Na starym bilonie można zarobić. Okolicznościowe dwuzłotówki bite przez lata przez NBP teraz osiągają ceny kilkuset złotych. Materiał magazynu "Polska i świat".
Michał Niemczyk kontynuuje rodzinne tradycje i handluje zabytkowymi monetami. W kolekcji ma pojedyncze egzemplarze monet z XVII wieku. - Ta jest warta ok. 250 tys. złotych - mówi, wskazując na monetę z wizerunkiem króla Jana Kazimierza.
Jak wskazuje zarobić można nawet na okolicznościowych 2-złotówkach, ale na tych początkowych edycjach, z 1996 roku. - Ta moneta też była warta 2 złote, natomiast dzisiaj jest warta ok. 400 złotych bez pudełka. Natomiast w gradingu jest warta już ok. 900 złotych - powiedział Niemczyk.

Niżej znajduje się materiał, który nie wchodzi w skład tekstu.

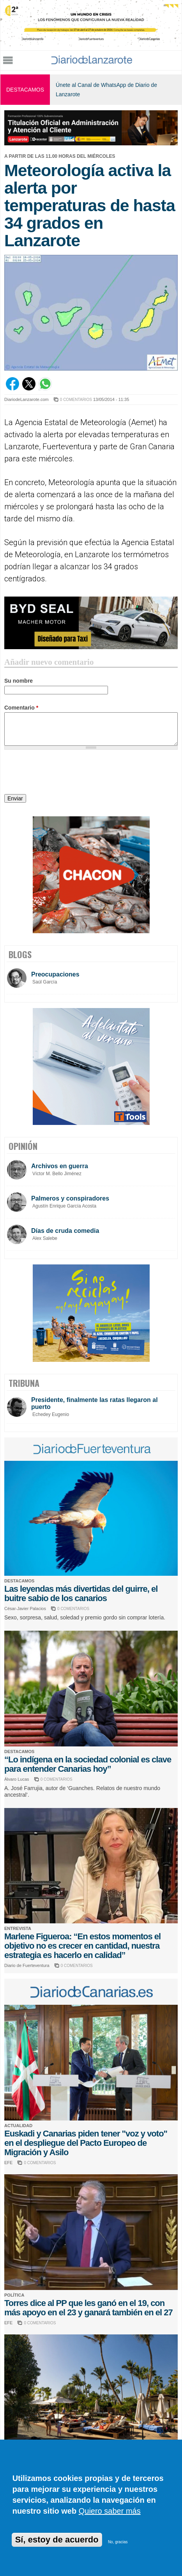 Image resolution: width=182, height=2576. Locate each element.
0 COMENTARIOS (76, 399)
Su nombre (18, 681)
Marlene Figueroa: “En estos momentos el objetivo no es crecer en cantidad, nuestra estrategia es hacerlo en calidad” (82, 1946)
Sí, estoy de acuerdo (57, 2539)
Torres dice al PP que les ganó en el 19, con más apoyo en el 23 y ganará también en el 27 (88, 2307)
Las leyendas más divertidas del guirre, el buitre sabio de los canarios (80, 1593)
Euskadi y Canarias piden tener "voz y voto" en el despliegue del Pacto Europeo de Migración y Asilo (85, 2143)
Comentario (21, 707)
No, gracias (118, 2542)
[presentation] (63, 773)
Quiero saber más (110, 2511)
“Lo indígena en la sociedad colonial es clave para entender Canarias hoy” (87, 1764) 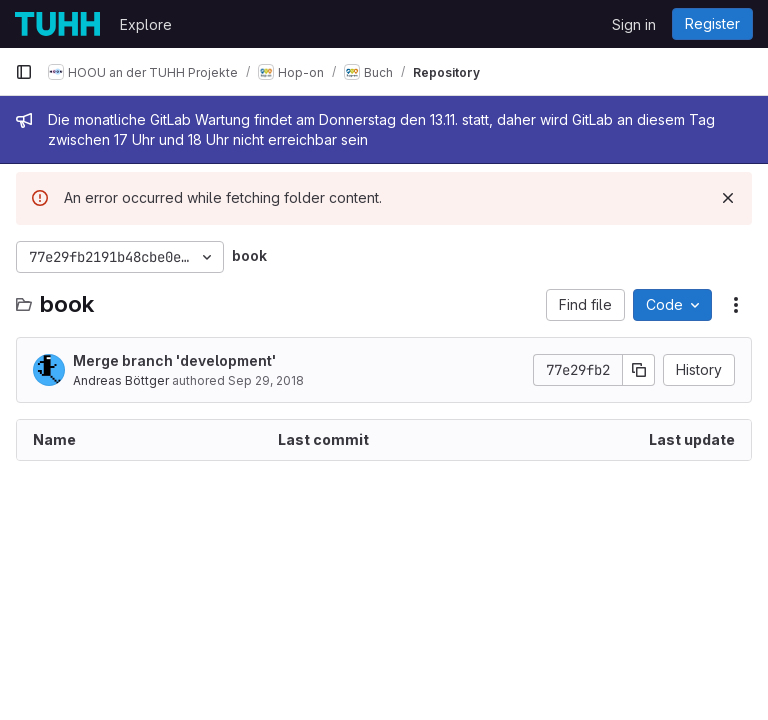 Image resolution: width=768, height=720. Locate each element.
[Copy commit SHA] (639, 370)
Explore (146, 24)
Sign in (634, 24)
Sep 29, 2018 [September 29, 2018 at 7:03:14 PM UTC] (266, 380)
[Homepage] (57, 24)
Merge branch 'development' (174, 360)
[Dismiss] (728, 198)
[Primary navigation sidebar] (24, 72)
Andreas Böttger (121, 380) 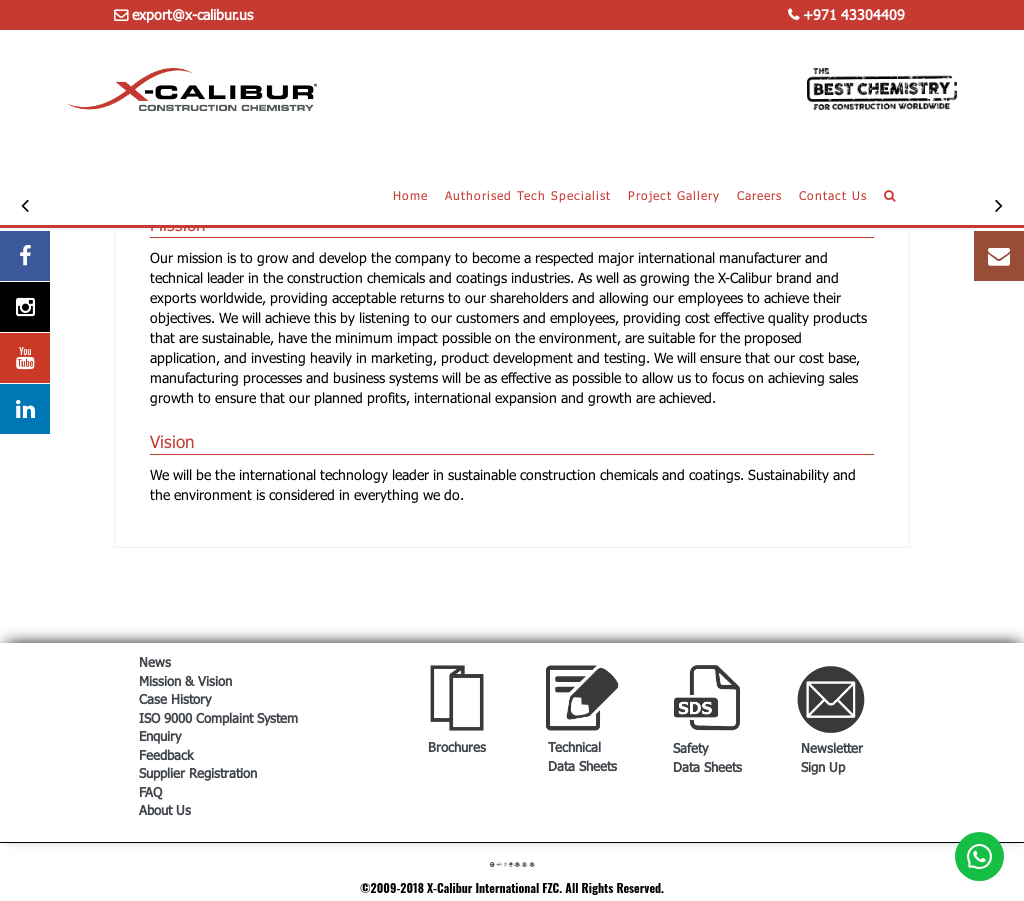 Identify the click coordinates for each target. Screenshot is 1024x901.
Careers (759, 195)
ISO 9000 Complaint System (218, 718)
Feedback (166, 755)
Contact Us (833, 195)
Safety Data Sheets (707, 757)
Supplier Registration (198, 773)
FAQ (150, 792)
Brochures (457, 747)
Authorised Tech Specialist (528, 195)
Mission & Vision (185, 681)
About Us (165, 810)
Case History (175, 699)
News (155, 662)
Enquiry (160, 736)
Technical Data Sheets (582, 756)
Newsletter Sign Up (832, 757)
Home (410, 195)
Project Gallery (674, 195) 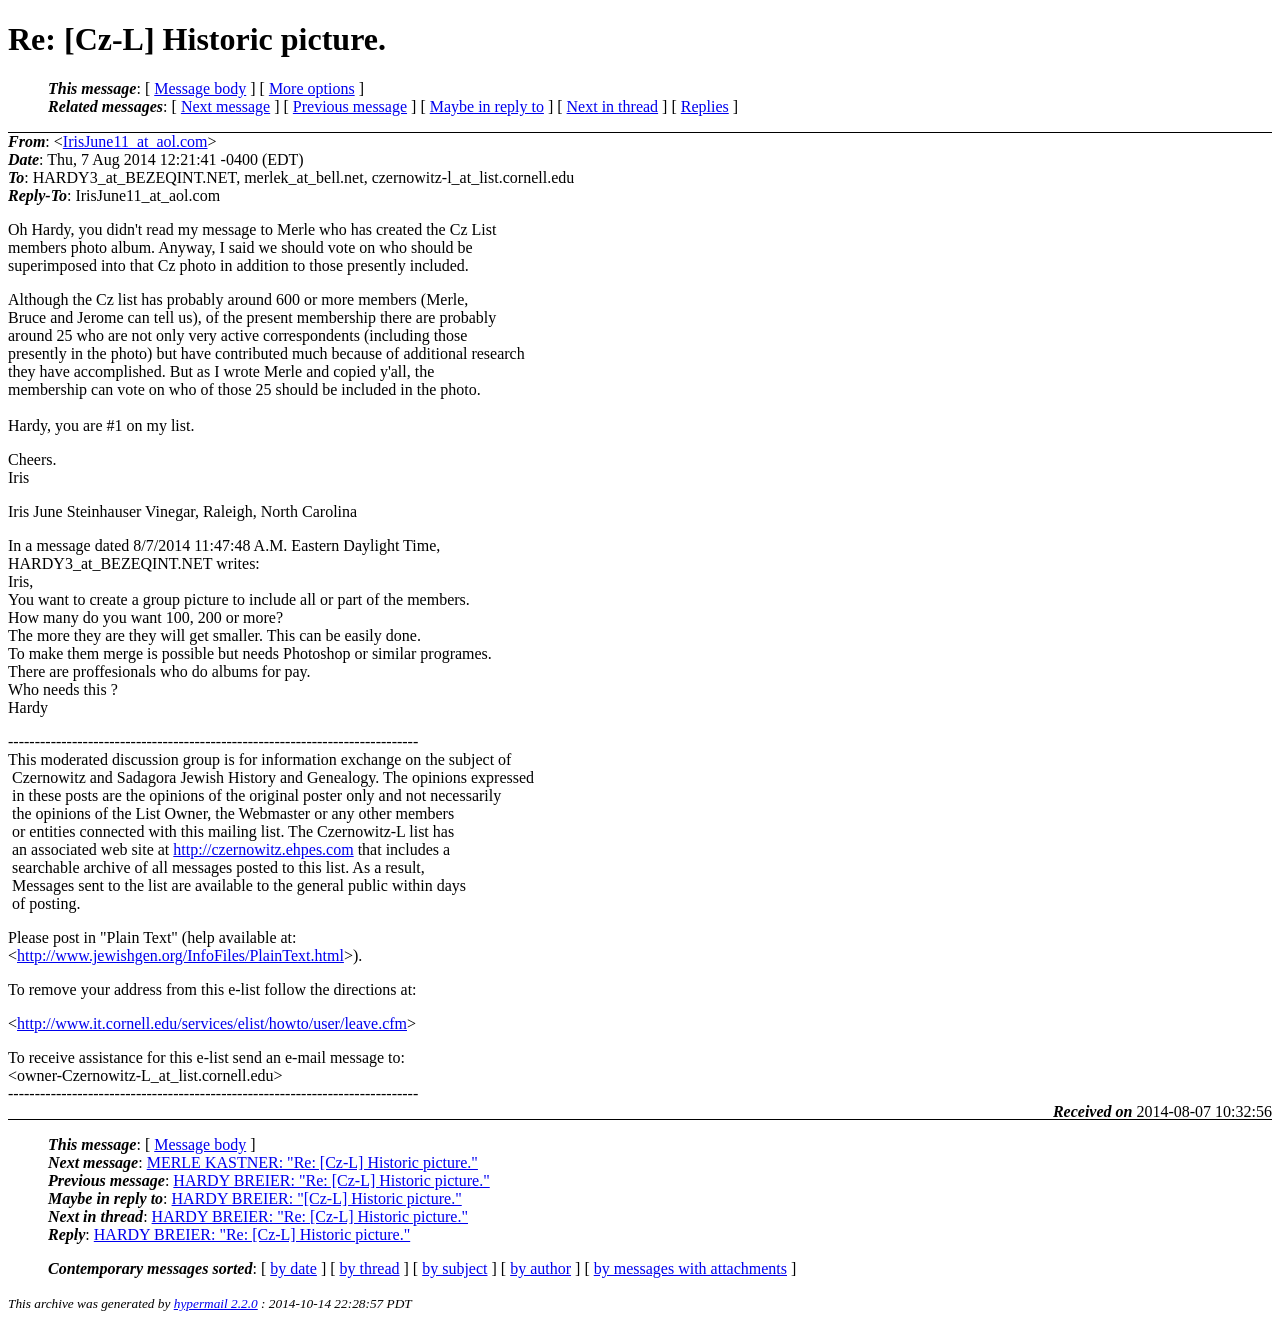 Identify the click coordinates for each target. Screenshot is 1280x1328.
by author (540, 1268)
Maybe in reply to (487, 106)
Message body (200, 88)
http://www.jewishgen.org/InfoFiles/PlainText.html (180, 955)
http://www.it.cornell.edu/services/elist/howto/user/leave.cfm (212, 1023)
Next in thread (613, 106)
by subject (454, 1268)
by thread (370, 1268)
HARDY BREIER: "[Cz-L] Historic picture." (317, 1198)
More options (312, 88)
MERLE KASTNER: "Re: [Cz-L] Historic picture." (312, 1162)
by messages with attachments (690, 1268)
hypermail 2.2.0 (216, 1303)
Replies (705, 106)
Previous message (350, 106)
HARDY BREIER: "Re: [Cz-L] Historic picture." (331, 1180)
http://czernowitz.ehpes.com (263, 849)
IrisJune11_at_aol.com (135, 141)
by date (293, 1268)
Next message (225, 106) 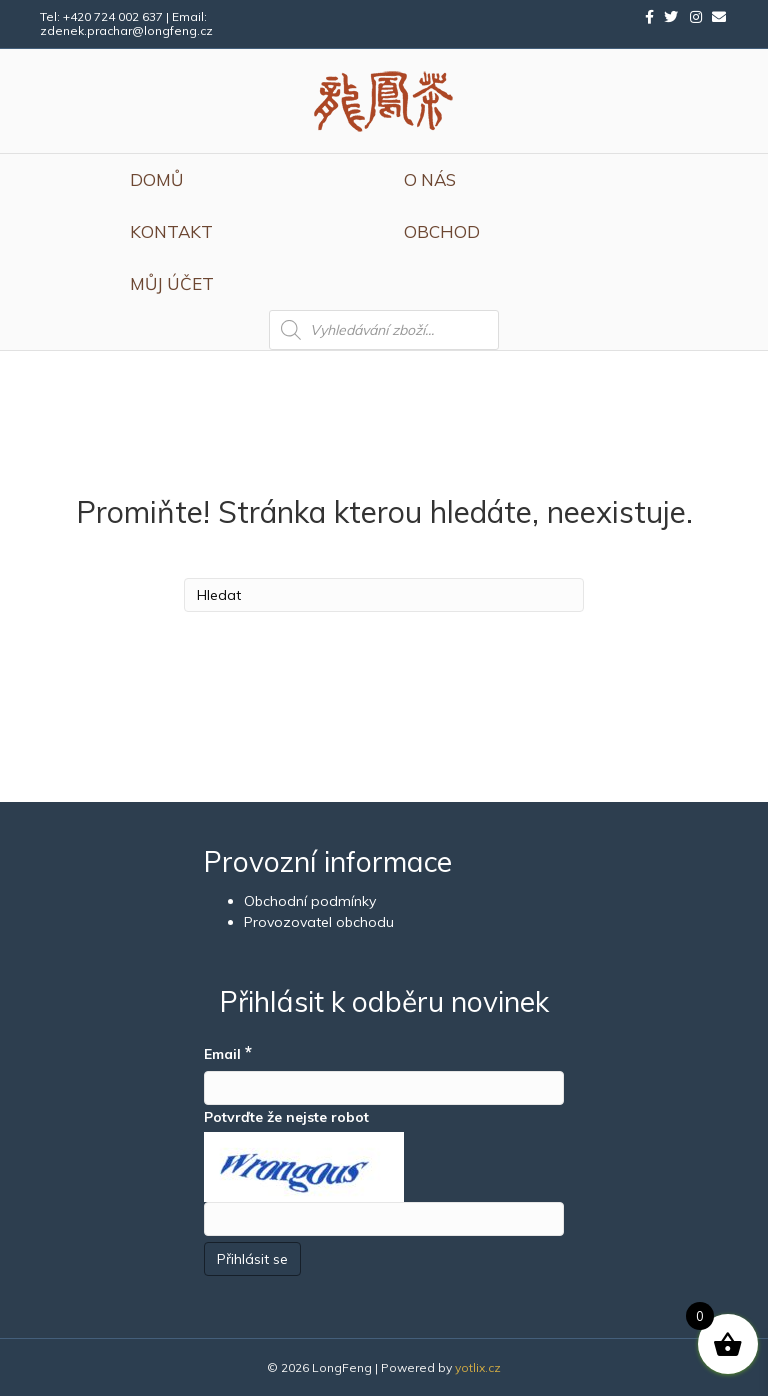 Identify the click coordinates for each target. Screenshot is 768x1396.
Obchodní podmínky (310, 901)
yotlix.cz (478, 1367)
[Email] (384, 1088)
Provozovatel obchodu (319, 922)
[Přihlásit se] (252, 1259)
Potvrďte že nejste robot (286, 1117)
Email (228, 1052) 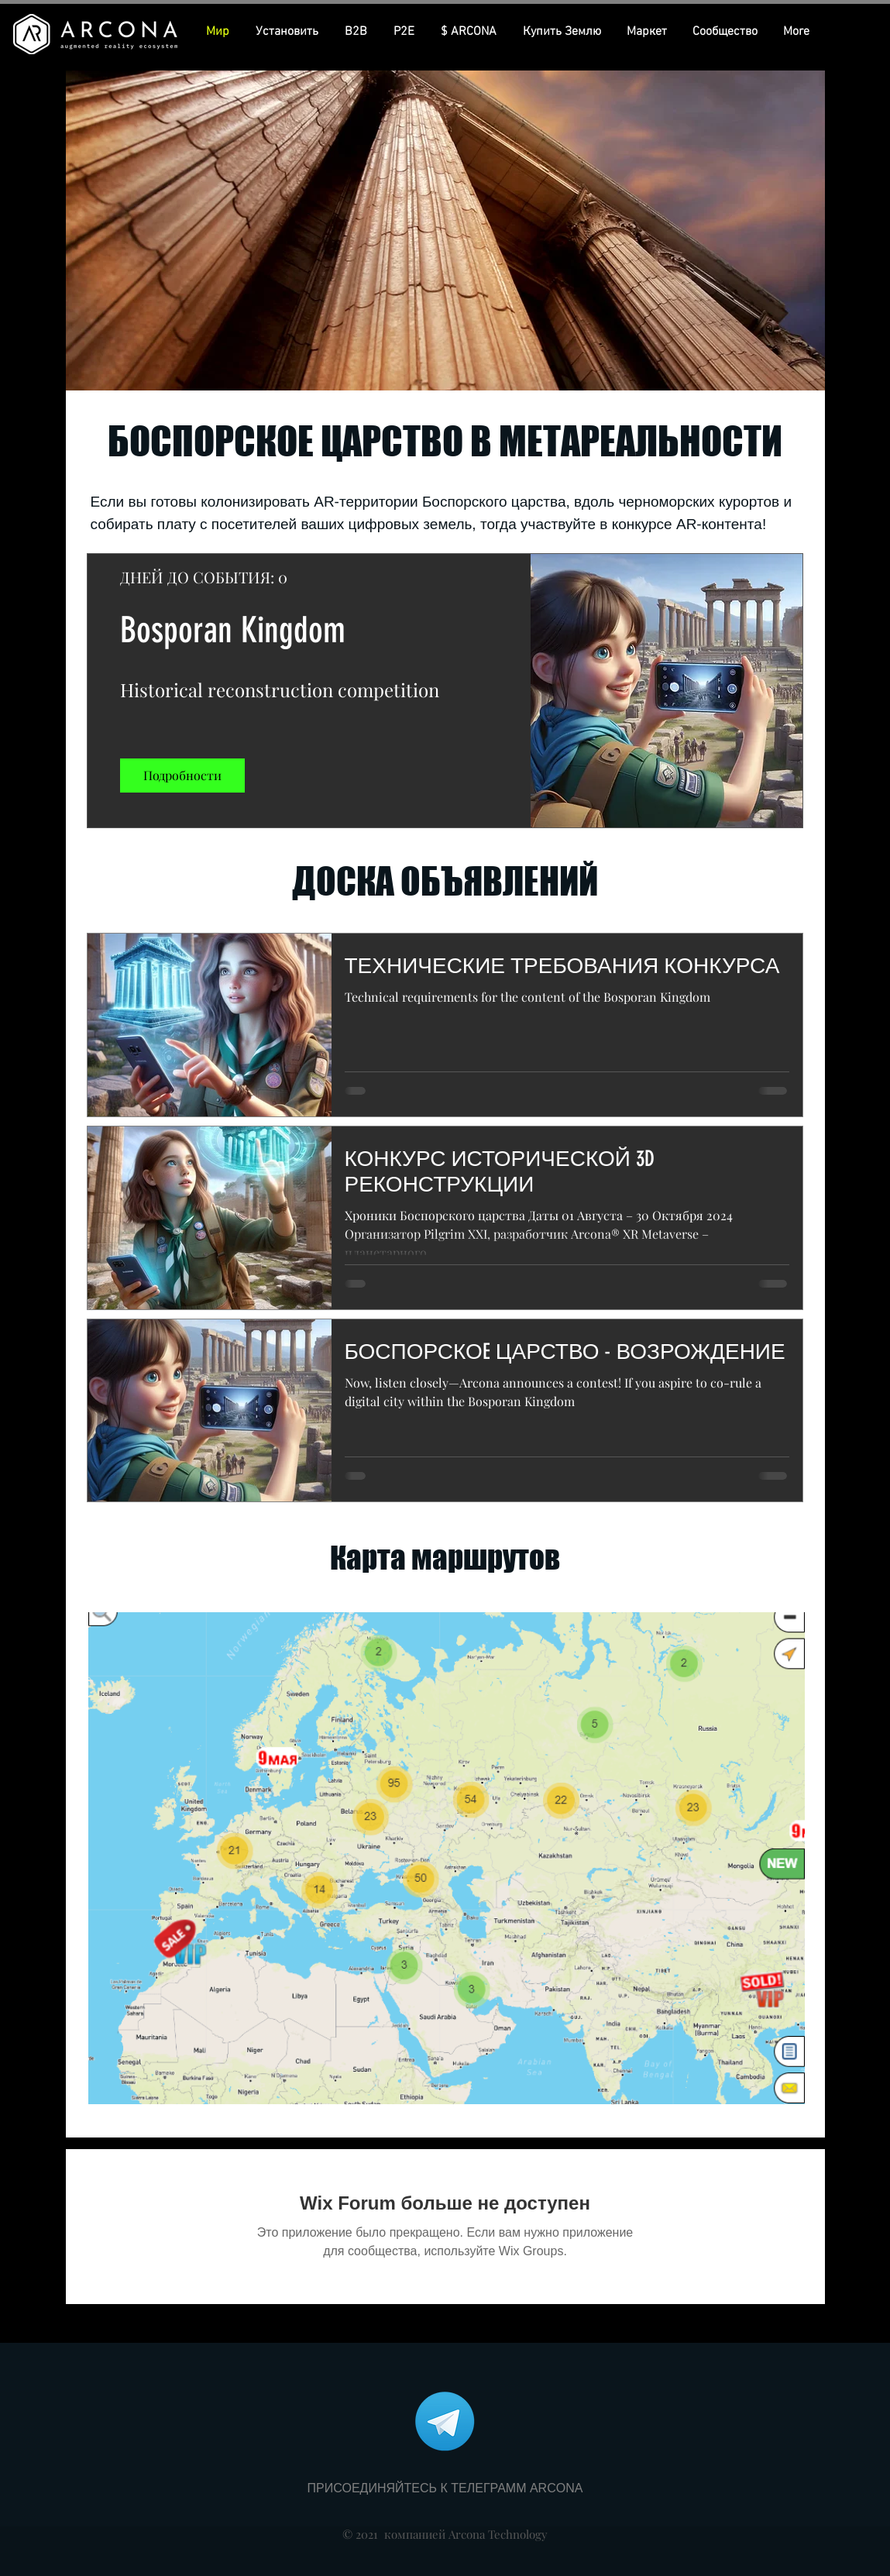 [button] (470, 31)
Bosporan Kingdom (232, 630)
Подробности (182, 775)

Koniec okolicznościowych 2-złotówek
Okolicznościowe 2-złotówki Narodowy Bank Polski bił przez 18 lat. Na rynek trafiło ok. 250 wzorów w setkach milionów egzemplarzy. W 2014 roku bicia zaprzestano, bo stały się niepraktyczne. - Nie można ich było kierować na tzw. zasilania do banków komercyjnych, ponieważ mają inne parametry niż monety 2-złotowe obiegowe - powiedziała Barbara Jaroszek z NBP. Wyjaśniła, że chodzi o inne wymiary i specyfikację techniczną, przez co nie przyjmowały ich automaty i parkometry.
NBP zaczął więc wydawać okolicznościowe 5-złotówki, inne jedynie graficznie.